Department of Biomedical Informatics, University of Utah, Suite 140, 421 Wakara Way, Salt Lake City, UT 84108 USA.
Health Inf Sci Syst. 2016 Mar 8;4:2. doi: 10.1186/s13755-016-0015-4. eCollection 2016.
Predictive modeling is a key component of solutions to many healthcare problems. Among all predictive modeling approaches, machine learning methods often achieve the highest prediction accuracy, but suffer from a long-standing open problem precluding their widespread use in healthcare. Most machine learning models give no explanation for their prediction results, whereas interpretability is essential for a predictive model to be adopted in typical healthcare settings.
This paper presents the first complete method for automatically explaining results for any machine learning predictive model without degrading accuracy. We did a computer coding implementation of the method. Using the electronic medical record data set from the Practice Fusion diabetes classification competition containing patient records from all 50 states in the United States, we demonstrated the method on predicting type 2 diabetes diagnosis within the next year.
For the champion machine learning model of the competition, our method explained prediction results for 87.4 % of patients who were correctly predicted by the model to have type 2 diabetes diagnosis within the next year.
Our demonstration showed the feasibility of automatically explaining results for any machine learning predictive model without degrading accuracy.
预测建模是许多医疗保健问题解决方案的关键组成部分。
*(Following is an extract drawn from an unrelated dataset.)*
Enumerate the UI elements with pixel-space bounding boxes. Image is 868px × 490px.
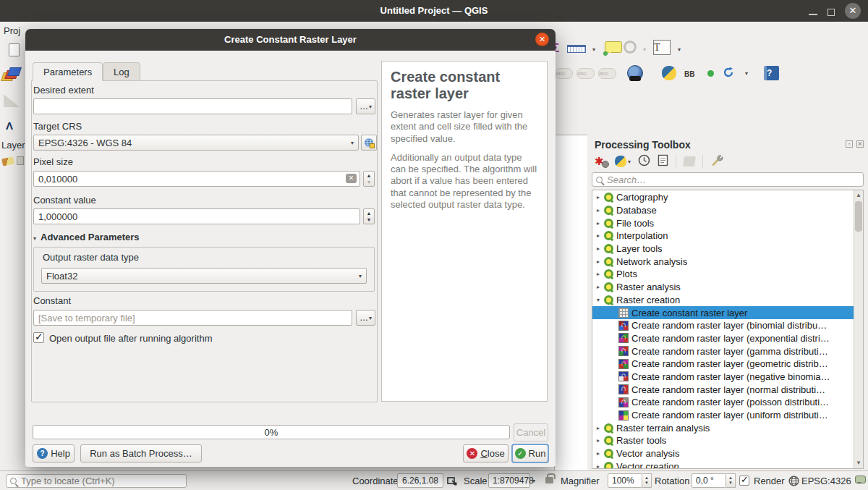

在所有预测建模方法中,机器学习方法通常能达到最高的预测精度,但长期存在一个开放性问题,阻碍了它们在医疗保健中的广泛应用。大多数机器学习模型都没有对其预测结果进行解释,而可解释性对于预测模型在典型医疗保健环境中的应用至关重要。
本文提出了第一个完整的方法,可在不降低准确性的情况下自动解释任何机器学习预测模型的结果。我们通过计算机编码实现了该方法。使用来自 Practice Fusion 糖尿病分类竞赛的电子病历数据集,其中包含来自美国 50 个州的患者记录,我们在预测未来一年内 2 型糖尿病诊断方面展示了该方法。
对于竞赛的冠军机器学习模型,我们的方法解释了 87.4%的患者的预测结果,这些患者被模型正确预测为在未来一年内患有 2 型糖尿病。
我们的演示表明,无需降低准确性即可自动解释任何机器学习预测模型结果的可行性。